Take each line in the entries below that holds "пшеницы" and show it.

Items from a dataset
= = = = = = =

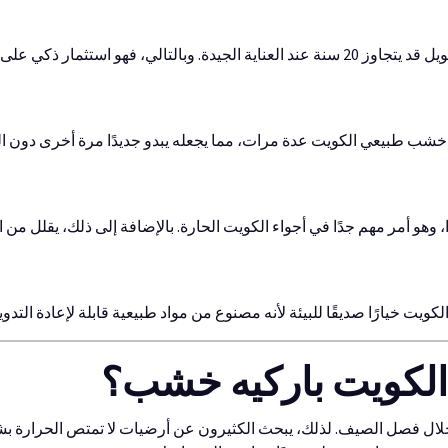
استثمار ذكي على المدى البعيد.
شب طبيعي الكويت عدة مرات، مما يجعله يبدو جديدًا مرة أخرى دون الحا
، وهو أمر مهم جدًا في أجواء الكويت الحارة. بالإضافة إلى ذلك، يقلل من 
ت خيارًا صديقًا للبيئة لأنه مصنوع من مواد طبيعية قابلة لإعادة التدوي
الكويت باركيه خشب؟
لال فصل الصيف. لذلك، يبحث الكثيرون عن أرضيات لا تمتص الحرارة بشك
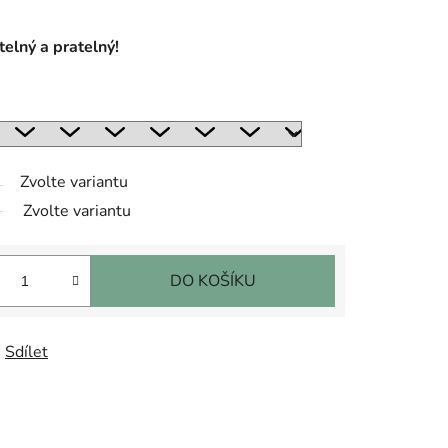
telný a pratelný!
Zvolte variantu
Zvolte variantu
DO KOŠÍKU
Sdílet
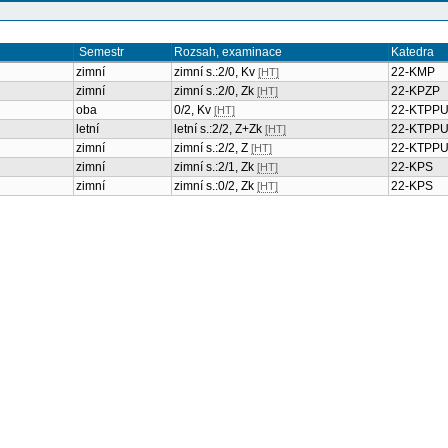
Semestr
Rozsah, examinace
Katedra
zimní
zimní s.:2/0, Kv
22-KMP
[HT]
zimní
zimní s.:2/0, Zk
22-KPZP
[HT]
oba
0/2, Kv
22-KTPP
[HT]
letní
letní s.:2/2, Z+Zk
22-KTPP
[HT]
zimní
zimní s.:2/2, Z
22-KTPP
[HT]
zimní
zimní s.:2/1, Zk
22-KPS
[HT]
zimní
zimní s.:0/2, Zk
22-KPS
[HT]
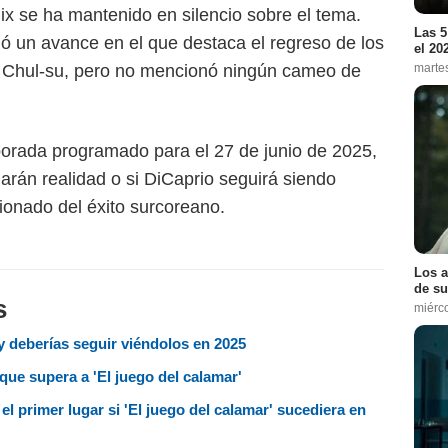
lix se ha mantenido en silencio sobre el tema.
Las 5
ó un avance en el que destaca el regreso de los
el 20
marte
y Chul-su, pero no mencionó ningún cameo de
porada programado para el 27 de junio de 2025,
arán realidad o si DiCaprio seguirá siendo
onado del éxito surcoreano.
Los a
de su
s
miérc
y deberías seguir viéndolos en 2025
que supera a 'El juego del calamar'
 primer lugar si 'El juego del calamar' sucediera en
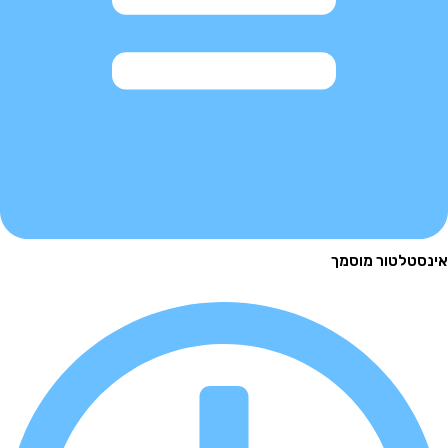
לטור מוסמך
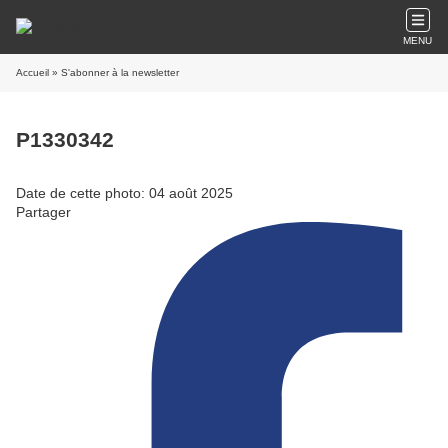
MENU
Accueil
» S'abonner à la newsletter
P1330342
Date de cette photo: 04 août 2025
Partager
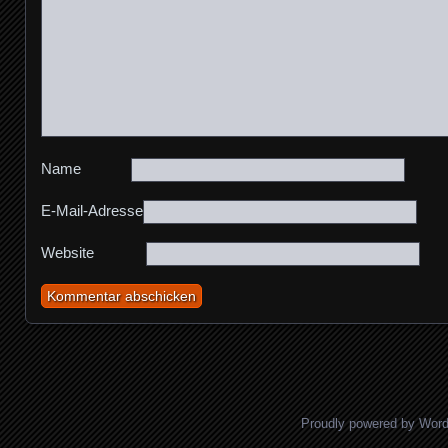
Name
E-Mail-Adresse
Website
Proudly powered by Wor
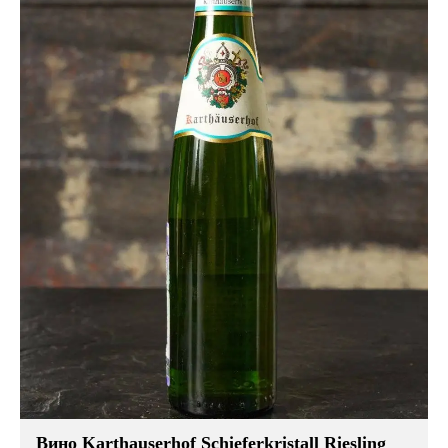
Вино Karthauserhof Schieferkristall Riesling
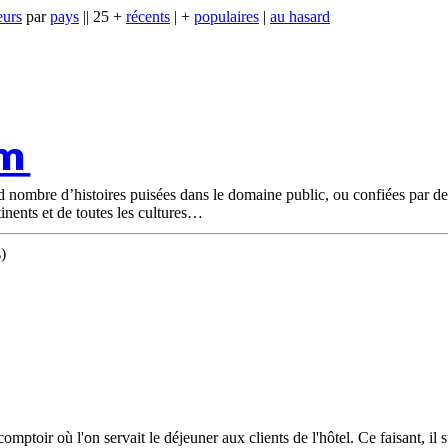
eurs
par
pays
|| 25 +
récents
| +
populaires
|
au hasard
om
nd nombre d’histoires puisées dans le domaine public, ou confiées par d
tinents et de toutes les cultures
)
ptoir où l'on servait le déjeuner aux clients de l'hôtel. Ce faisant, il s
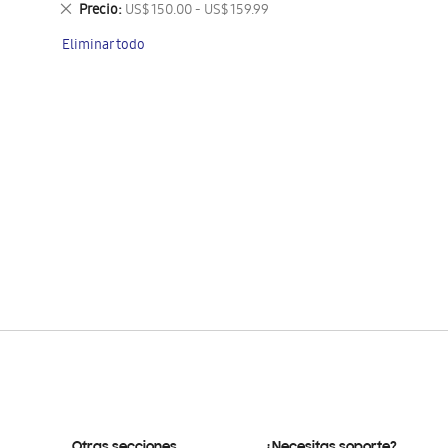
Eliminar
Precio
US$ 150.00 - US$ 159.99
este
Eliminar todo
artículo
Otras secciones
¿Necesitas soporte?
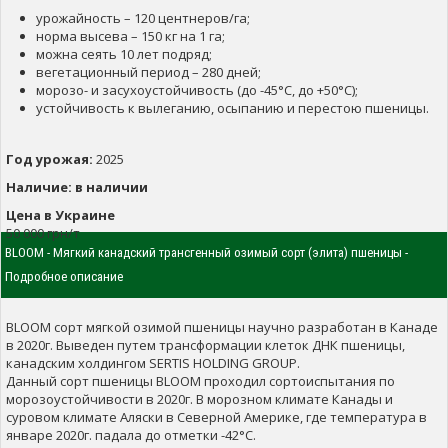
урожайность – 120 центнеров/га;
норма высева – 150 кг на 1 га;
можна сеять 10 лет подряд;
вегетационный период – 280 дней;
морозо- и засухоустойчивость (до -45°С, до +50°С);
устойчивость к вылеганию, осыпанию и перестою пшеницы.
Год урожая:
2025
Наличие:
в наличии
Цена в Украине
50 000 грн/т
BLOOM - Мягкий канадский трансгенный озимый сорт (элита) пшеницы -
Подробное описание
BLOOM сорт мягкой озимой пшеницы научно разработан в Канаде
в 2020г. Выведен путем трансформации клеток ДНК пшеницы,
канадским холдингом SERTIS HOLDING GROUP.
Данный сорт пшеницы BLOOM проходил сортоиспытания по
морозоустойчивости в 2020г. В морозном климате Канады и
суровом климате Аляски в Северной Америке, где температура в
январе 2020г. падала до отметки -42°С.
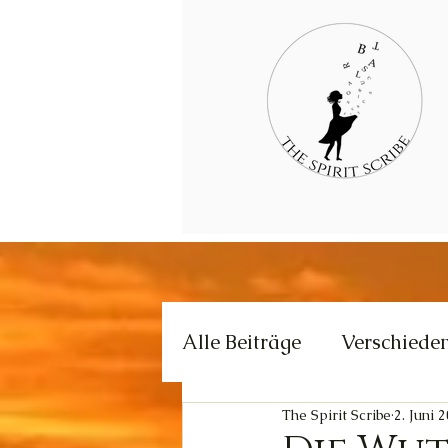
Alle Beiträge
Verschiede
The Spirit Scribe
2. Juni 
Kommunikation
Krea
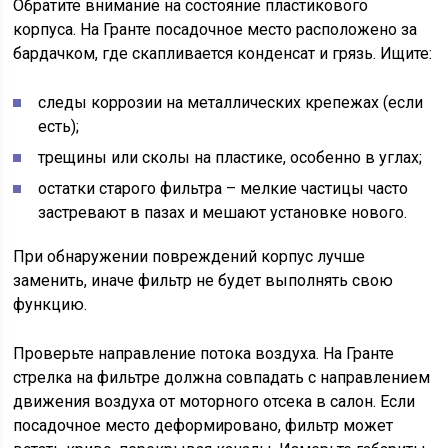
Обратите внимание на состояние пластикового
корпуса. На Гранте посадочное место расположено за
бардачком, где скапливается конденсат и грязь. Ищите:
следы коррозии на металлических крепежах (если
есть);
трещины или сколы на пластике, особенно в углах;
остатки старого фильтра – мелкие частицы часто
застревают в пазах и мешают установке нового.
При обнаружении повреждений корпус лучше
заменить, иначе фильтр не будет выполнять свою
функцию.
Проверьте направление потока воздуха. На Гранте
стрелка на фильтре должна совпадать с направлением
движения воздуха от моторного отсека в салон. Если
посадочное место деформировано, фильтр может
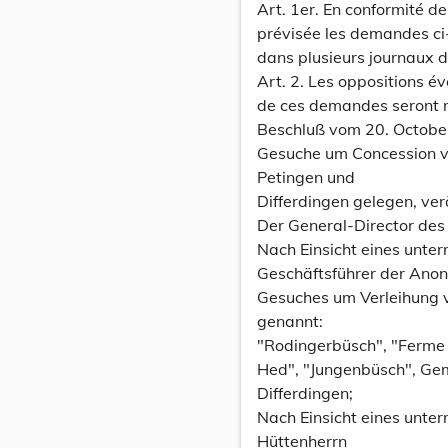
Art. 1er. En conformité de l
prévisée les demandes ci
dans plusieurs journaux 
Art. 2. Les oppositions év
de ces demandes seront r
Beschluß vom 20. Octobe
Gesuche um Concession v
Petingen und
Differdingen gelegen, ver
Der General-Director des 
Nach Einsicht eines unter
Geschäftsführer der Anon
Gesuches um Verleihung v
genannt:
"Rodingerbüsch", "Ferme d
Hed", "Jungenbüsch", Ge
Differdingen;
Nach Einsicht eines unterm
Hüttenherrn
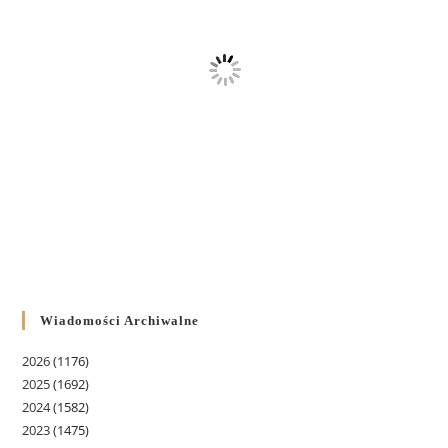
Wiadomości Archiwalne
2026
(1176)
2025
(1692)
2024
(1582)
2023
(1475)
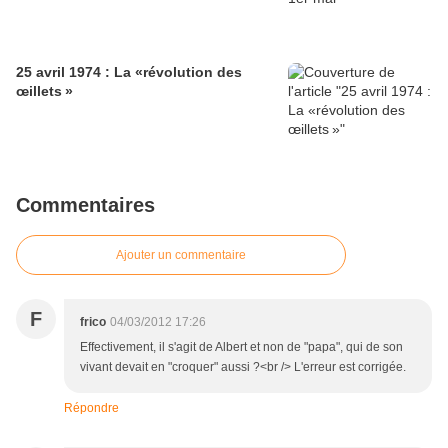
25 avril 1974 : La «révolution des
œillets »
Commentaires
Ajouter un commentaire
F
frico
04/03/2012 17:26
Effectivement, il s'agit de Albert et non de "papa", qui de son
vivant devait en "croquer" aussi ?<br /> L'erreur est corrigée.
Répondre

= = = = = = =

Task response:
устойчивость к вылеганию, осыпанию и перестою пшеницы.
BLOOM - Мягкий канадский трансгенный озимый сорт (элита) пшеницы -
BLOOM сорт мягкой озимой пшеницы научно разработан в Канаде
в 2020г. Выведен путем трансформации клеток ДНК пшеницы,
Данный сорт пшеницы BLOOM проходил сортоиспытания по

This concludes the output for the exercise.